• Exercise objective:
Which of the lines below holds the string "область"? Copy every line that does.

╭─ Entries shown

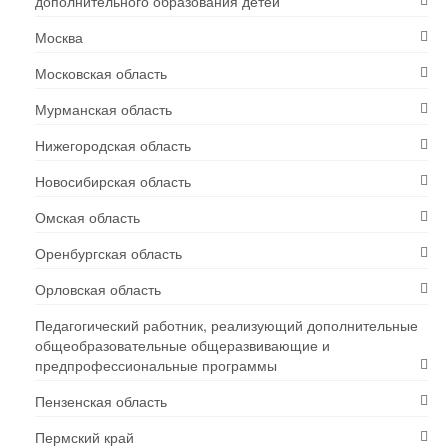
дополнительного образования детей
Москва
Московская область
Мурманская область
Нижегородская область
Новосибирская область
Омская область
Оренбургская область
Орловская область
Педагогический работник, реализующий дополнительные
общеобразовательные общеразвивающие и
предпрофессиональные программы
Пензенская область
Пермский край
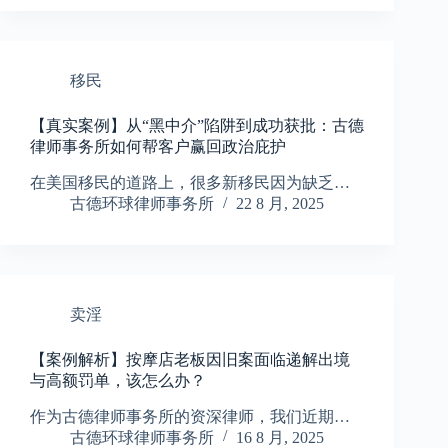
移民
【真实案例】从“黑中介”陷阱到成功获批：古德
律师事务所如何帮客户赢回政治庇护
在美国移民的道路上，很多新移民因为缺乏…
古德环球律师事务所
22 8 月, 2025
卖淫
【案例解析】按摩店老板因旧案面临递解出境
与高额罚单，该怎么办？
作为古德律师事务所的资深律师，我们近期…
古德环球律师事务所
16 8 月, 2025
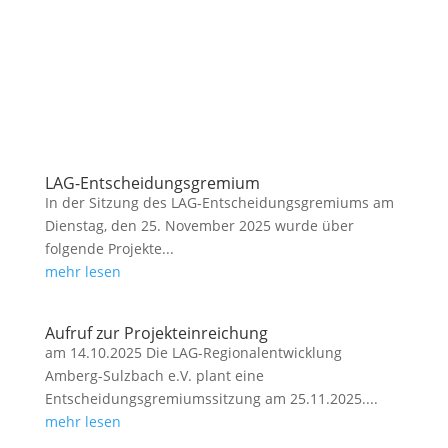
LAG-Entscheidungsgremium
In der Sitzung des LAG-Entscheidungsgremiums am
Dienstag, den 25. November 2025 wurde über
folgende Projekte...
mehr lesen
Aufruf zur Projekteinreichung
am 14.10.2025 Die LAG-Regionalentwicklung
Amberg-Sulzbach e.V. plant eine
Entscheidungsgremiumssitzung am 25.11.2025....
mehr lesen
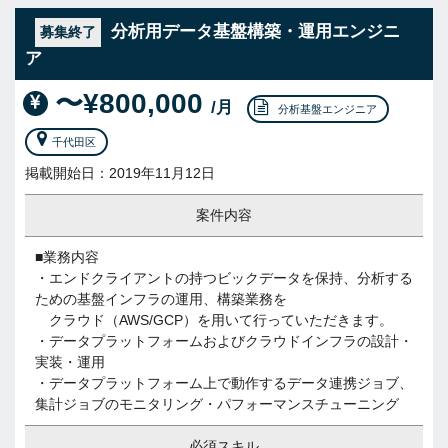
分析用データ基盤構築・運用エンジニ
募集終了
ア
〜¥800,000
/月
分析基盤エンジニア
千代田区
掲載開始日：2019年11月12日
案件内容
■業務内容
・エンドクライアントの持つビックデータを保持、分析する
ための基盤インフラの運用、構築業務を
クラウド（AWS/GCP）を用いて行っていただきます。
・データプラットフォームおよびクラウドインフラの設計・
実装・運用
・データプラットフォーム上で動作するデータ連携ジョブ、
集計ジョブのモニタリング・パフォーマンスチューニング
必須スキル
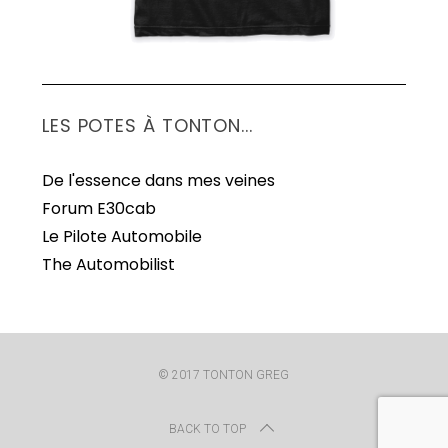
LES POTES À TONTON...
De l'essence dans mes veines
Forum E30cab
Le Pilote Automobile
The Automobilist
© 2017 TONTON GREG
BACK TO TOP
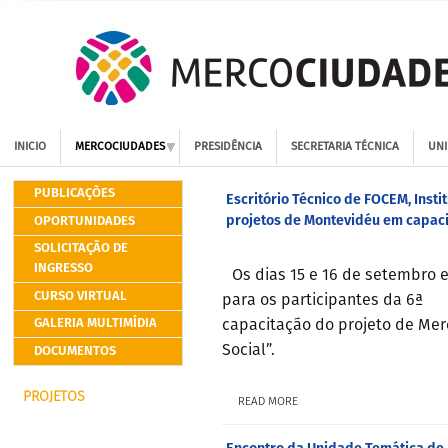
INICIO
MERCOCIUDADES
PRESIDÊNCIA
SECRETARIA TÉCNICA
UNI
PUBLICAÇÕES
Escritório Técnico de FOCEM, Insti
projetos de Montevidéu em capaci
OPORTUNIDADES
SOLICITAÇÃO DE
INGRESSO
Os dias 15 e 16 de setembro 
CURSO VIRTUAL
para os participantes da 6ª
GALERIA MULTIMÍDIA
capacitação do projeto de Mer
DOCUMENTOS
Social”.
PROJETOS
READ MORE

╰─

• Answer below:
Московская область
Мурманская область
Нижегородская область
Новосибирская область
Омская область
Оренбургская область
Орловская область
Пензенская область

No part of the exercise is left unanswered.